April 11, 2006

De-Babying the Baby

I'm having one of those days when I wish I could swap places with my 1 year old. I know, just yesterday I was saying that I would never go back to youth but I changed my mind. Being 1 would rock. Two daily naps, 3 balanced meals presented at dependable intervals, new clothes every 3 months and underwear only days. I could definitely go for that. That's the whole trite thing about it though- we never appreciate the perks of our situation until we examine it through the hindsight scope.

It does seem bizarre to me how long human babies take to become fully independent. Depending on the culture it's anywhere from 12 to 30 years. I'm trying to encourage as much independence as possible in Pixie's without getting the attention of Social Services. But it has paid off. I was taking care of a baby today Pixie's age who cried every second unless you were hugging and singing to her. Pixie hasn't been like that since 4 months (she's 15 months now) so it was hard for me to understand this sweet little beast who didn't know how to create her own comfort. On the one hand, it's a nice feeling to be able to calm a baby but in the long run it's less exhausting if they just do it themselves.

Before I had a baby, I read all the books about the different philosophies of parenting and determined that I would have a "natural" baby that was inseparably connected to me and who relied on me as her inner strength and comfort. Then I had Pixie. She demanded constant attention or else. The whole "natural" thing was driving me crazy and all I wanted was for my baby to release me from the 24/7 servitude of rocking, feeding and patting. Driven to my wits end, I shifted gears when she was 4 months old and haven't looked back once. I'm now one of those "un-natural" parents who believes that their baby isn't going to spontaneously combust if they cry for 5 minutes and doesn't believe in germs. Now when I see moms who sling their babies until they are 2, breast-feed past a year, rock their babies to sleep and never get babysitters I can't understand how they could possibly be happy. Don't they ever need a break? I do. I had to acknowledge that I wasn't capable of giving 100% of my energy to a baby. I give a lot, but I have to keep some back for me. Luckily in the end Pixie and I are both happier than we were when I was trying to be Mother Earth. Our independence somehow brings us even closer.

Just so we're clear, Pixie has her bad days like anyone else. I don't consider myself super-mom but do think that I've found a dimension that we can both happily exist in. Not than anyone needs more random parenting advice but here are some of the things I do with Pixie to encourage her independence if anyone is interested:

* If she is playing happily then I don't disturb her

* When she wants something, I show her how to get it rather than just giving it to her.
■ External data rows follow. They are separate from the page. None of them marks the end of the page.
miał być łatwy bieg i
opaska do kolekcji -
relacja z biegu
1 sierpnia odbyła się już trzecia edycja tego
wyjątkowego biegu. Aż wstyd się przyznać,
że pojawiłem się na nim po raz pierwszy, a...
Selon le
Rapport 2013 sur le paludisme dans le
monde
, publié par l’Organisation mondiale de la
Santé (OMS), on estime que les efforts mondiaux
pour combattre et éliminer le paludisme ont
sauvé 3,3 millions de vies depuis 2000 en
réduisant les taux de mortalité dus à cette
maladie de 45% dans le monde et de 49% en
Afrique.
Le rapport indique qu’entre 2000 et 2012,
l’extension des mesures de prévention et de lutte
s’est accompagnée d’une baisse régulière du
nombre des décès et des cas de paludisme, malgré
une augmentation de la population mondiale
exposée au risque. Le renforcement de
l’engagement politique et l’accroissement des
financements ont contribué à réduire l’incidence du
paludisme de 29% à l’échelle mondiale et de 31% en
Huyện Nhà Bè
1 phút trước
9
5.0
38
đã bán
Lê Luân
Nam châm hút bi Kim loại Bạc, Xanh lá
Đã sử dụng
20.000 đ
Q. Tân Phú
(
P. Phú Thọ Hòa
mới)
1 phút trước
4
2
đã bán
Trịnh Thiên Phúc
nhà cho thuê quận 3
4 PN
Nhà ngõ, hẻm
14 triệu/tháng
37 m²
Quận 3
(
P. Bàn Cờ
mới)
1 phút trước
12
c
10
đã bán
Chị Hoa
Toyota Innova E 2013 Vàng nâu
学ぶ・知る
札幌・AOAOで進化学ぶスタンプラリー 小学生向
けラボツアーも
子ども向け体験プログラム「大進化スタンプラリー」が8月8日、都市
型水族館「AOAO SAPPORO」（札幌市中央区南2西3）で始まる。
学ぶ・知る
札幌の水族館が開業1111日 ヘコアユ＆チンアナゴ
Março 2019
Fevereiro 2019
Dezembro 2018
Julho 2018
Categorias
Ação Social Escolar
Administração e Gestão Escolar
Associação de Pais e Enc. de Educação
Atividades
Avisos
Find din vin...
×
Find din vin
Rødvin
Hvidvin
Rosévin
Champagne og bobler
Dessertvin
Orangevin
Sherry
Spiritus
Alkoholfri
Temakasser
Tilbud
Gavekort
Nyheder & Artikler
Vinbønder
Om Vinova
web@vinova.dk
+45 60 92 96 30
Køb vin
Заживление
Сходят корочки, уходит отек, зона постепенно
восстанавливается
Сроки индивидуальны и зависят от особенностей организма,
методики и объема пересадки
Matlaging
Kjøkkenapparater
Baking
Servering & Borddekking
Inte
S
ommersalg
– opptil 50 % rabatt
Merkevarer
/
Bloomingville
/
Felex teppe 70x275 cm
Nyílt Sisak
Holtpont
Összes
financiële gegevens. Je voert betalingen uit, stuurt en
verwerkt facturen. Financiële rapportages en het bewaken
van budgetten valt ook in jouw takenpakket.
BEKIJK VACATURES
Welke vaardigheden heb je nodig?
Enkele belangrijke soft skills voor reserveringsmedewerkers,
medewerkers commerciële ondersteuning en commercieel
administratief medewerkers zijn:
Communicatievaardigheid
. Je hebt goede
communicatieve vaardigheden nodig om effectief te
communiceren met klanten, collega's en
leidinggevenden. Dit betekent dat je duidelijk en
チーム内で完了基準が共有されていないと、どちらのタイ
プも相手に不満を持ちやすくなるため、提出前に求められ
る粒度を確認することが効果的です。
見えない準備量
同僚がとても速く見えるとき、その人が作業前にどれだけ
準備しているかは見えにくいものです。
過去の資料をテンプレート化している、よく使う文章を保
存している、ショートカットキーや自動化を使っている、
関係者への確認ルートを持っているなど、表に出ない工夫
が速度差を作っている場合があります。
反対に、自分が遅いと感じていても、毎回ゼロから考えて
This works for most things except for stuff like food.

* I don't baby talk. I talk to her like I would talk to my husband and really try and make her understand.

* I've made the whole house (except bathrooms which stay closed) totally baby proofed so she can wander and explore unsupervised without having to worry about red tape.

* She has been taught ASL for all her basic needs so instead of general fussing, she can walk up to me and tell me exactly what she wants.

* If she asks to be picked up, I'll squat down and give her a hug instead. She'll usually then just toddle off to wherever she wanted to go in the first place since I'm no longer standing to carry her.

* If she comes to me with a book or blanket or request, I'll always stop what I'm doing and give her undivided attention until she's satisfied. She should always know that I love her and think she's more important than any other daily activities I'm doing. I think this helps her feel more secure in entertaining herself.

* The main thing about getting an independent baby has to be luck. I'm sure my next baby is going to be a clingy, mamma's boy who drives my crazy. Oh well. I'll love that one too.

Okay, okay - this is way too long. "Why don't you write a book about it so that nobody will have to read it?" Good idea. Every other self-righteous parent has.

1 comment:

kelsey said...

Sarah, I just wanted you to know that this will probably be the only child-rearing manual I read. I was planning on winging it, but now I have your good ideas. Thanks!